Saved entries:
────────────────────
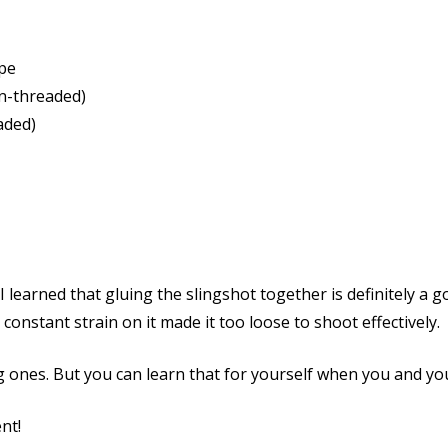
pe
n-threaded)
aded)
I learned that gluing the slingshot together is definitely a 
e constant strain on it made it too loose to shoot effectively.
 ones. But you can learn that for yourself when you and you
nt!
────────────────────
What you need to do | If a line in the entries contains "that", copy it.

Exercise solution |
I learned that gluing the slingshot together is definitely a 
 ones. But you can learn that for yourself when you and you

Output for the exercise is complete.